Abstract Number: 1810
Presentation Title: PTEN association with mTOR pathway activation and outcomes in bladder cancer
Presentation Time: Monday, Apr 19, 2010, 9:00 AM -12:00 PM
Location: Exhibit Hall A-C, Poster Section 32
Poster Section: 32
Poster Board Number: 28
Author Block: Mohammed Orloff, Paul Elson, Yi-Ran Yang, Charis Eng, Donna E. Hansel. The Cleveland Clinic, Cleveland, OH
Abstract Body: Background: We have recently identified increased mTOR pathway activation in urothelial carcinoma of the bladder (UCC). We next sought to determine the relationship of PTEN, an upstream negative mediator of the mTOR pathway, to mTOR activity and outcomes in UCC patients.
Methods: Patients with UCC (n=118) were examined for PTEN expression, including intensity of expression (0 no expression, 1+ low , 2+ moderate, 3+ intense expression) and predominant subcellular localization (nuclear, non-nuclear). Results were correlated with the presence of lymph node (LN) metastases, recurrence-free survival (RFS) and overall survival by univariate and multivariate analysis. PTEN intron/exon mutational analysis was performed by denaturing gradient gel electrophoresis (DGGE) and mutational status was correlated with PTEN protein expression in a subset of 91 specimens.

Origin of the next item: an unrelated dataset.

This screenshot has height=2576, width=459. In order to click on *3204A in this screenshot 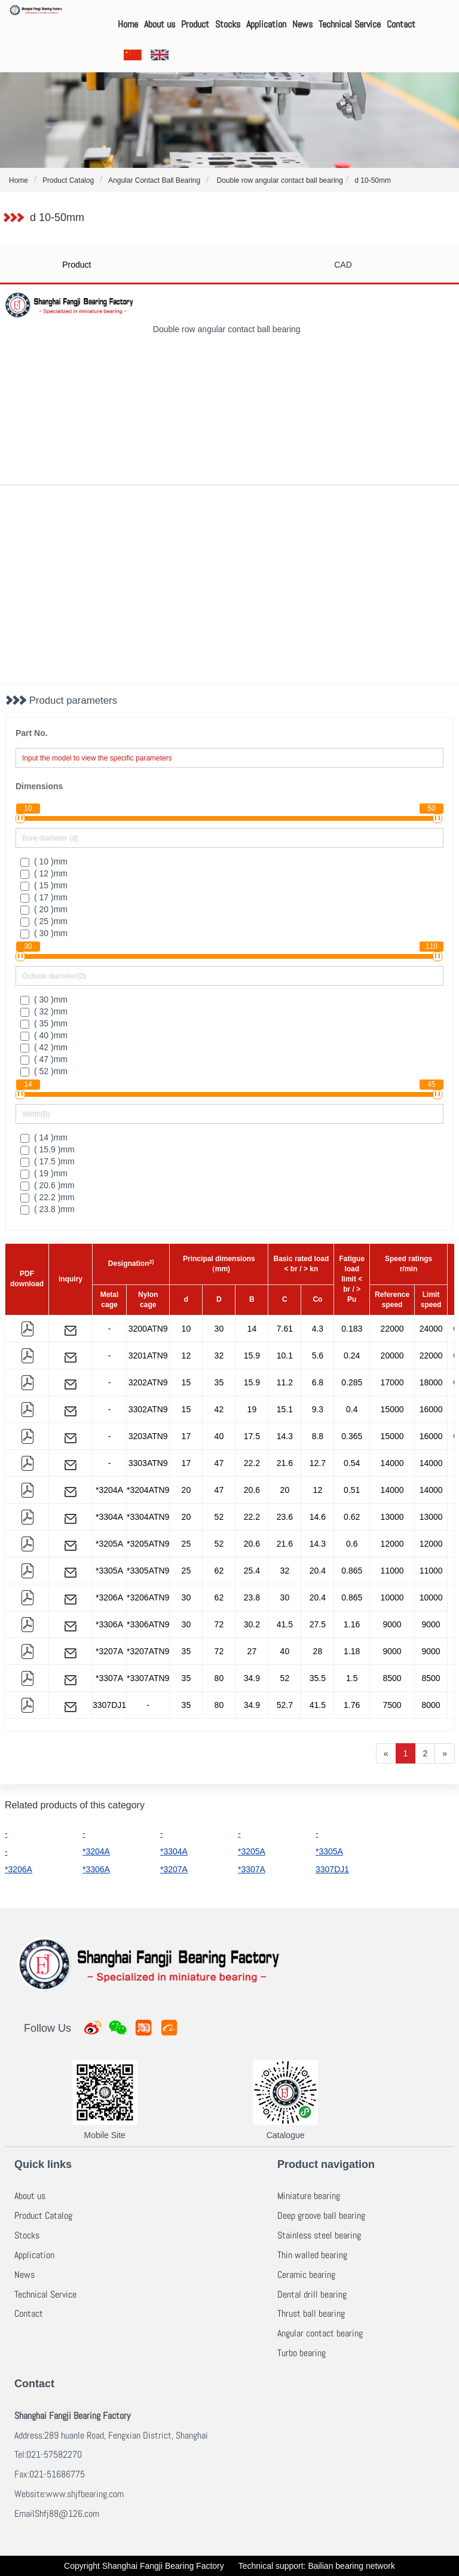, I will do `click(109, 1490)`.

Results: The majority of patients (91/118; 81%) demonstrated moderate to intense expression of PTEN, with PTEN loss in only 2 patients. PTEN was primarily localized to the nucleus in 30/116 (26%) patients, with some level of nuclear PTEN staining in 74/116 (64%) of patients. In LN metastases, reduced PTEN intensity was associated with an increased percentage of phospho-mTOR cells (p=0.02). PTEN mutational analysis identified 3 variants (c.132C>T, c.511C>G, c.892C>G) which were associated with absent PTEN protein expression and diffuse phospho-mTOR expression. Reduced RFS was correlated with positive surgical margins (p=0.09), carcinoma in situ (p=0.09) and nuclear PTEN (p=0.08). Reduced overall survival was significantly associated with metastases (p=0.04) and nuclear PTEN expression (p=0.04). Stepwise multivariable analysis showed an association between reduced RFS and LN metastases (p=0.03), carcinoma in situ (0.05) and nuclear PTEN (p=0.07).

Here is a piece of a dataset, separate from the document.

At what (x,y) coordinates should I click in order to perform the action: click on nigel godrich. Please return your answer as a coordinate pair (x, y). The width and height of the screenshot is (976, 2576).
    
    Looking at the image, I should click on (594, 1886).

Conclusions: Alterations in PTEN expression and subcellular localization appear to mediate mTOR pathway activity in bladder cancer cells, although few mutations appear to account for reduced PTEN expression. Nuclear localization of PTEN is a relatively new finding and its function in mediating cancer behavior is under investigation. Our finding of worsened outcomes with nuclear PTEN localization warrant further functional investigation.